ABSTRACT

Born in Paris on June 21, 1905, Sartre’s biological father dies 15 months later, at which point Sartre’s mother moves into her parents’ house in the Parisian suburbs. Largely homeschooled by his grandfather until the age of ten, Sartre claims to have believed that he would become famous from the age of nine—a belief that surely motivates him for much of his early life. Indeed, Sartre’s obsessive desire fuels a monomaniacal compulsion to write and, as we shall see, contributes to Sartre’s demise. While in many ways idyllic, Sartre’s early childhood is hampered by various illnesses, including an eye infection (age 3–4) that causes him to lose most of the use of his right eye for the rest of his life. In 1915, Sartre enrolls in Lycée Henri-IV, widely regarded as one of the most prestigious prep schools in the French public-school system, where Sartre meets his best childhood friend Paul Nizan. Sartre’s mother remarries in 1917 and the family moves out of Paris to La Rochelle, where Sartre attends a local lycée of considerably lower quality.

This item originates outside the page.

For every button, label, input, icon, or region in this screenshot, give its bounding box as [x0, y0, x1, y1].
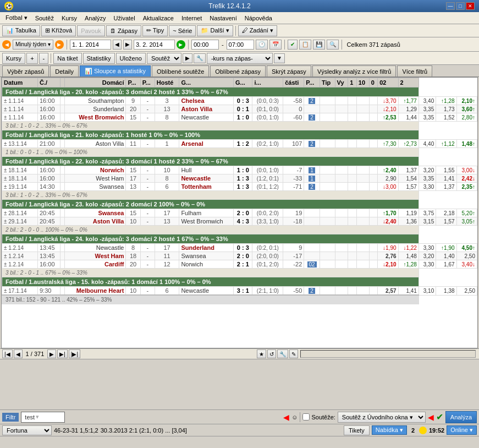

Sartre describes the next four years as the worst of his life due to a complicated relationship with his stepfather (who pressured him away from literature toward math and science), combined with constant bullying at school. Sartre later interprets the bullying as class violence—which was not confined to the schoolyard itself and was spilled over into the streets, into skirmishes between working-class kids and those from the old aristocracy. This early experience of violence clearly left an important mark on Sartre (given his abiding interesting in insurrectionary violence from the late 1940s onwards). For fear of bad influence, Sartre’s parents move back to Paris and Sartre reunites with Nizan at Lycée Henri-IV. Sartre remains at Henri-IV until 1922, with the last two years spent taking classes (informally known as hypokhâgne and khâgne) specially designed to prepare students for the grueling and extremely competitive entrance exam to l’École normale supérieure (ENS). At that time, the ENS was the most prestigious of the Grandes Ecoles that not only trained many of France’s greatest intellectuals but also groomed future political elites.